そのため1つ1つのプロジェクトについて詳細な記録というのはあまり残すことがないかもしれません。
しかし、もし似たようなプロジェクトを以前自社で行っていて、その時のノウハウや記録が少しでも残っていれば、新しいプロジェクトを成功させやすくなるのではないでしょうか。
プロジェクトの記録をドキュメントとして残すことには、次のようなメリットがあります。
- 情報検索に必要な手間と時間を削減できる
- 品質管理や進行管理がしやすくなる
- 重複する作業を削減できる
- チームメンバーで知識を共有しやすくなる
- 新しい人が途中からチームメンバーとして加わっても研修がしやすくなる
上記のメリットは、どれも業務の効率化を図ることにつながっています。
このことから、IT企業の従業員が日頃からドキュメンテーションへの意識やスキルを高めておくことが、業務の大きな効率化につながっていくとわかります。

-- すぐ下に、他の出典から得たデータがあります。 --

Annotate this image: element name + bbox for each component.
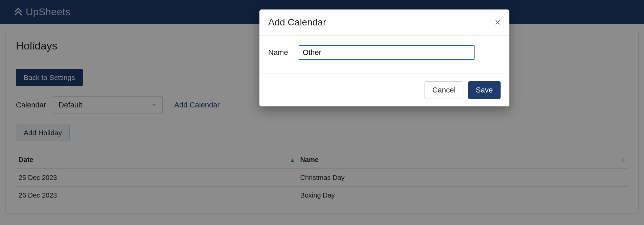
close-icon: ×	[495, 17, 501, 28]
modal-header: Add Calendar ×	[259, 9, 509, 36]
modal-footer: Cancel Save	[259, 74, 509, 106]
name-input[interactable]	[299, 45, 475, 60]
modal-title: Add Calendar	[268, 17, 326, 28]
modal-body: Name	[259, 36, 509, 74]
cancel-button[interactable]: Cancel	[424, 81, 463, 99]
close-button[interactable]: ×	[495, 17, 501, 27]
name-label: Name	[268, 48, 292, 57]
add-calendar-modal: Add Calendar × Name Cancel Save	[259, 9, 509, 106]
save-button[interactable]: Save	[468, 81, 501, 99]
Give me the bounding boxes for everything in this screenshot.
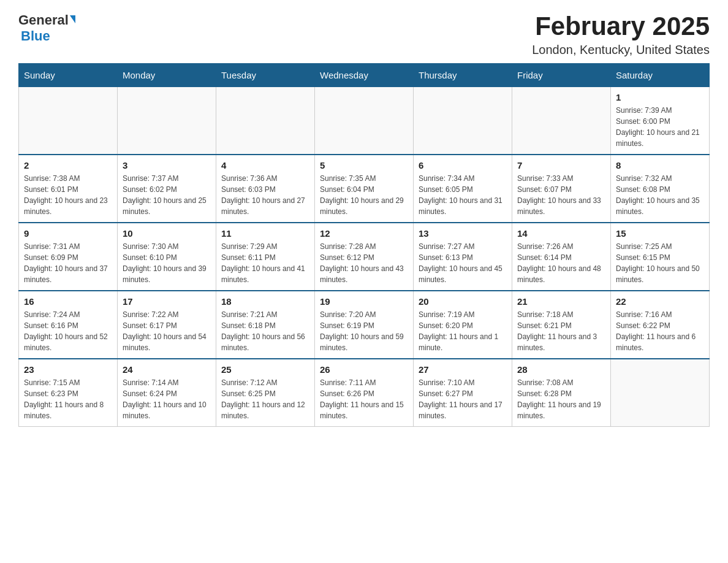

IT技術者が知っておきたいドキュメンテーションのコツ
IT技術者が知っておきたいドキュメンテーションのコツを、テキスト部分とそれ以外の部分にわけてご紹介します。
テキスト部分をわかりやすく文書化するためのフレームワーク
テキスト部分をわかりやすく文書化するためのフレームワーク(文章を書く時の型)を3つご紹介します。
PREP法
PREP法とは「結論(Point)→理由(Reason)→具体例(Example)→結論」の順番で話を展開するフレームワークのことを指します。
実際にドキュメントを作成する際には「結論→理由→具体例→2回目の結論」と意識すると書きやすくなります。
結論を先に言うので説得力があり、初心者でも文章を書きやすくなるのがメリットですが、結論以外を読み飛ばされてしまう可能性もあるのがデメリットです。
SDS法
SDS法とはSummary(要点)→Detail(詳細)→Summary(要点)の順番で話を展開するフレームワークです。
1回目の要点は記事で伝えたい概要やポイントを指し、2回目の要点は全体のまとめという違いがあります。
内容を読者に伝えやすいのがメリットですが、情報を伝えるだけになってしまうのがデメリットです。
根拠→説明→意見の順番で書く
根拠→説明→意見という順番で書くという方法もあります。
根拠には数値やデータなどの客観的な事実を用い、その説明をしてから意見を伝えるという形ですが、この「IT人材育成コラム」はおおむねこの形で書いています。
根拠がしっかりしていればオリジナルの意見を盛り込むことができるので、ネゴシエーションなどにも向くドキュメントを作ることができるのがメリットですが、自分の伝えたい意見を裏付けるための根拠を探すのに時間がかかるのがデメリットです。
テキストだけでは伝わらない部分を補足する
ドキュメントのテキスト以外の部分は、テキストだけでは伝わらない部分を補足するのを意識して作るとよいでしょう。
これはテキストだけで全てが伝わると思い込むと、ドキュメントに対する認識の食い違いが起こりやすくなるためです。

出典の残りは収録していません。